第十三話 五章完結 騒動の後で
業者さんが来て、すぐに割れた大窓は新しいガラスに取り換えられた。眠っている鑑はベッドに横たわらせられ、布団を被せられている。お手伝いさんがせわしなく動き、我輩と露世は部屋の隅のテーブルに追いやられた。
「なんか、すごいのだ」
「あ、ああ」
我輩も露世も唖然とするばかりだ。お手伝いさんが持ってきたお茶を飲みながら、我輩と露世は彼らの一挙一動を目で追った。
まず、白衣を着た仰々しい人たちが大勢来た。研究は成功だと言って大喜びして万歳三唱していた。そして、鑑の写真をたくさん撮って、口の中の細胞を摂取すると、すぐに帰っていった。
沢山の人たちが来て喜びを語り合い、ついには大臣クラスの人まで来て、部屋の中は賑やかになった。そして、一通り喜んだあとは、潮が引いたように人がいなくなった。もう、夜だ。窓の外は暗闇が支配している。
それから、その数分後にやっと鑑が目を覚ました。起き上がろうとするので、我輩と露世が体を支えて鑑を起こした。シャドウではなくなったせいか、鏡の頬は生気を帯びて心なしか色が鮮やかだ。

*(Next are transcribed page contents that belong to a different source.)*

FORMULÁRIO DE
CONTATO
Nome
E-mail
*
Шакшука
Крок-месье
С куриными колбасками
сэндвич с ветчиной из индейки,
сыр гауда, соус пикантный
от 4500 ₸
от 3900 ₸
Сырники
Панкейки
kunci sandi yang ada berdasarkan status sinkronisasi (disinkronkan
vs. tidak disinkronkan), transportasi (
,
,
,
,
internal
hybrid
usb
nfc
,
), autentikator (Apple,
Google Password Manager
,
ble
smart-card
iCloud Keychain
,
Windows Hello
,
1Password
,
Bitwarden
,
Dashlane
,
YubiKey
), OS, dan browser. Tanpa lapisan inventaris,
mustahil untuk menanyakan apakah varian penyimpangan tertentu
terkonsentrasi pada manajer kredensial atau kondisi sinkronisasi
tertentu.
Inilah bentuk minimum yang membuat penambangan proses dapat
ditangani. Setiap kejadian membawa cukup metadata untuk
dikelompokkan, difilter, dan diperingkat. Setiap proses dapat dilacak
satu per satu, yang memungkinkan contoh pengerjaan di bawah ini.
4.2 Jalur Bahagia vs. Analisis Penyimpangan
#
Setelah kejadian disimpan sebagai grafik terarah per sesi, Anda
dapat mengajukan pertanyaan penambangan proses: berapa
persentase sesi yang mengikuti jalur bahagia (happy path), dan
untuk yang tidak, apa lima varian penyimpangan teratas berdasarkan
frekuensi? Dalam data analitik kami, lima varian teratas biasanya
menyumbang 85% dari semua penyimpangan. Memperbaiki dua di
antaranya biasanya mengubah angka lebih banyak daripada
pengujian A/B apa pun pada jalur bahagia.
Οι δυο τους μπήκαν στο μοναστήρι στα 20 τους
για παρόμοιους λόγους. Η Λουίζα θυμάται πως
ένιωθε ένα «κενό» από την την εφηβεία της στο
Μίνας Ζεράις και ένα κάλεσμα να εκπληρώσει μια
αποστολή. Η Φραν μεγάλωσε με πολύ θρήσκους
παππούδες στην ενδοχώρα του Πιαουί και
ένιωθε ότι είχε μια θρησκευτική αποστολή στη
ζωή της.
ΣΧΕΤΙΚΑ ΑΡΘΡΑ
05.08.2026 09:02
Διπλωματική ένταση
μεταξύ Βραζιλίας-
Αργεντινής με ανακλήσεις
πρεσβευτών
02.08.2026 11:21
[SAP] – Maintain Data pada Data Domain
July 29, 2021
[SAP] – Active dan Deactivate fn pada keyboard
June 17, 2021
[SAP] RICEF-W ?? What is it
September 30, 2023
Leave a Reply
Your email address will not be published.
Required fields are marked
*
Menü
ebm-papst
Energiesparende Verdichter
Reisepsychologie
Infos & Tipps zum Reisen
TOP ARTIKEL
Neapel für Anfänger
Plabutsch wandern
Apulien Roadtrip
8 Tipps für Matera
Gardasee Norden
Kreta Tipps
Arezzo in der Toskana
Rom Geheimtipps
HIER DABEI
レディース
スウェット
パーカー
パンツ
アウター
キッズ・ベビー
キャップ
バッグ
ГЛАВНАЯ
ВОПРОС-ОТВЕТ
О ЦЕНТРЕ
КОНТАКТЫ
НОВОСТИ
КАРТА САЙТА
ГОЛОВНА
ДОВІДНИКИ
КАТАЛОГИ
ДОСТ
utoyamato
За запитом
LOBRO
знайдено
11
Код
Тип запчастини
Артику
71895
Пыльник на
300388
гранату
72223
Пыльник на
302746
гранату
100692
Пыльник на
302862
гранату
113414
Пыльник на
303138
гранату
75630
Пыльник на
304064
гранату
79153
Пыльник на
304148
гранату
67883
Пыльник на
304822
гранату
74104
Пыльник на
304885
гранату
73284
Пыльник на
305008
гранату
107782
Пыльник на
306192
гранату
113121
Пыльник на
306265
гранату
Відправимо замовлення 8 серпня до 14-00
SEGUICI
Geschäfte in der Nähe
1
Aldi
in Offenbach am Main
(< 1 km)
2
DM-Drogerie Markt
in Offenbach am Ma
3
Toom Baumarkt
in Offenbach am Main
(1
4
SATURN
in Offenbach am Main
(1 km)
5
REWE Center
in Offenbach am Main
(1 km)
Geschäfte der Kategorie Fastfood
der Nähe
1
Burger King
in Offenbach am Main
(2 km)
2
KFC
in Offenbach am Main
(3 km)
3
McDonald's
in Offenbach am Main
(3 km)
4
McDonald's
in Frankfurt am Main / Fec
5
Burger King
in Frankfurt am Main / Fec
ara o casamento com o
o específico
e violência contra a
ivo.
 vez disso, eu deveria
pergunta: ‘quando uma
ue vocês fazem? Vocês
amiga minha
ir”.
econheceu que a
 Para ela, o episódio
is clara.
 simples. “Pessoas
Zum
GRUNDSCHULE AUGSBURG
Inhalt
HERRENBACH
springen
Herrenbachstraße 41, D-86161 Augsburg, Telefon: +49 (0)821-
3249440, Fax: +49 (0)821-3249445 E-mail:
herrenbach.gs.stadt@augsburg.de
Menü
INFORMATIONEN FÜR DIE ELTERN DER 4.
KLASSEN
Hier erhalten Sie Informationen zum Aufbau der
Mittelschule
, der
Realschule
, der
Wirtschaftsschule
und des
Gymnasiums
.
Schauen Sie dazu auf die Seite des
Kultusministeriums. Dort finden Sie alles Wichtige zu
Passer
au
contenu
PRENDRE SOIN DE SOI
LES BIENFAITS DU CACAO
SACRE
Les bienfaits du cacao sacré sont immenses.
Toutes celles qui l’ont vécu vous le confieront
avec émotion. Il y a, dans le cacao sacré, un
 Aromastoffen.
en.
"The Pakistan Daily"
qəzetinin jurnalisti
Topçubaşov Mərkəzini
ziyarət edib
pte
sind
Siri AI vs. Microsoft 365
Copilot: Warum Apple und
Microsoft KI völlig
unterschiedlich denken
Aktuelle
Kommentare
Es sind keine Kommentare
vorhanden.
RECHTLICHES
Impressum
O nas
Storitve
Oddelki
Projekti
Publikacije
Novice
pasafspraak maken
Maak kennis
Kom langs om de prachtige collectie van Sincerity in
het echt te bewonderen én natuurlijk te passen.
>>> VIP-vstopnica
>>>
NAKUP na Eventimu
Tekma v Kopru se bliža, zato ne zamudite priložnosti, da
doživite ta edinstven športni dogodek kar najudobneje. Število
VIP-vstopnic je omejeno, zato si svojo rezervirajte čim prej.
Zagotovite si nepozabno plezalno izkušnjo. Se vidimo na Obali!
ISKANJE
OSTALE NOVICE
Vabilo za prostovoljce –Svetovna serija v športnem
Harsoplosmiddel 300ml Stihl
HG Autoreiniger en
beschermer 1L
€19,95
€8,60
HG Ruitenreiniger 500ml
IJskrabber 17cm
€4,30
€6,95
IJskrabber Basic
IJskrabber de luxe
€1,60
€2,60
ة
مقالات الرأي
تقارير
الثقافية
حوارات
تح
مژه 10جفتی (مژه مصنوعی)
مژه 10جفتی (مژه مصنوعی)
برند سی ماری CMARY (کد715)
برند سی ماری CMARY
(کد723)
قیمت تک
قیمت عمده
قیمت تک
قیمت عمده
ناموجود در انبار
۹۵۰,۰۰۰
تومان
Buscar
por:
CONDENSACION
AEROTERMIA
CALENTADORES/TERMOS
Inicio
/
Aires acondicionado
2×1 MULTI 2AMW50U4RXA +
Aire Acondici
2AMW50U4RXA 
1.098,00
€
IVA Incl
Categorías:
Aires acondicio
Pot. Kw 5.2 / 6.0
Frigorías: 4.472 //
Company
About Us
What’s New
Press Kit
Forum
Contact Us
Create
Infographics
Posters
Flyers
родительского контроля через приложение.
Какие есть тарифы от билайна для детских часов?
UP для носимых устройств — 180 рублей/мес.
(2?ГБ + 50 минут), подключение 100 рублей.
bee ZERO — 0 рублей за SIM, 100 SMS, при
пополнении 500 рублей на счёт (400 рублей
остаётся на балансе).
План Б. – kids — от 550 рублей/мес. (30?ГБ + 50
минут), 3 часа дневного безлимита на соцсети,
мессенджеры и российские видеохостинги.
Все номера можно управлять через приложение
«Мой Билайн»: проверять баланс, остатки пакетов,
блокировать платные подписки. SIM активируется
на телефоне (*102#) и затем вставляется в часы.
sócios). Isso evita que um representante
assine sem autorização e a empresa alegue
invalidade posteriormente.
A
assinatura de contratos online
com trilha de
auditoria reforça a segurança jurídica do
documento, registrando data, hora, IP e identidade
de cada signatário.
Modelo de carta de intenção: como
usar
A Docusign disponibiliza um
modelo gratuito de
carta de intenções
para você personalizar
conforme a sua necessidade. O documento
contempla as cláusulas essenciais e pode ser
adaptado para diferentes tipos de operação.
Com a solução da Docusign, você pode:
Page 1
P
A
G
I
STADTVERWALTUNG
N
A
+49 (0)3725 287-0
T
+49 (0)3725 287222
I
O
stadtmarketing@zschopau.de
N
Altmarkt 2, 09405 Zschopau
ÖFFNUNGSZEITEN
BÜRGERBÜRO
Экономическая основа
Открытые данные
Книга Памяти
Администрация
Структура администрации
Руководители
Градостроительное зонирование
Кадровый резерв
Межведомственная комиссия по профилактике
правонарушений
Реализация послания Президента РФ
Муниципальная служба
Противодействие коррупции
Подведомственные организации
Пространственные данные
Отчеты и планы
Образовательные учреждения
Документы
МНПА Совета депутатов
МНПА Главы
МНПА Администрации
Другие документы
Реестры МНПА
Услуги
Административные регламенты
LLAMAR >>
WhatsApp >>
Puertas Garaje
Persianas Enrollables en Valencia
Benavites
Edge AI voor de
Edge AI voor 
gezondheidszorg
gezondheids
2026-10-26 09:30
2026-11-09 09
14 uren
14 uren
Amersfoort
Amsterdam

彼の瞳がこちらを向く。茶色の瞳は深い知性の色をたたえ、我輩と露世を認識したようだ。
「大丈夫、鑑?」
「ああ、もう大丈夫だよ」
「夜桜も結構な苦労してそうだよな」
露世が珍しく優しそうな言葉を鑑にかけた。
鑑は自嘲したように笑った。
「僕はね、幼いころからオリジナルの夜桜鑑になるために、生き残りをかけて他のシャドウと戦わされてきたんだ」
「夜桜鑑っていったい何者なのだ?」
「夜桜鑑は、優秀なシャドウをオリジナル化するための、本日国のシャドウプロジェクトだよ」
「そんな話聞いたことないのだ」
「極秘の研究だからね」
「じゃあ、夜桜は生き残った勝者ってことか」
「そういうことだね。でも、実際、僕は優秀でも何でもない」
「えっ? そうかなぁ?」
「僕はいつも死にかけていた。けれど、みんながいつも助けてくれた」
「そっか、今回は創理さんが助けてくれたみたいなのだ」
「えっ? 姉さんが」
鑑の瞳が揺れた。
「でも、創理さんはデッドキスに捕まっているんだろ?」
「ああ、絶対に助け出す」
「我輩も協力するのだ」
「俺もしてやってもいいぜ」
「ありがとう」
我輩と露世は鑑の手を取り合って彼の回復を喜び合った。鑑の手は、血が通っているせいか温かだった。オリジナルになった鑑のことを、我輩は自分のことのように喜ぶのだった。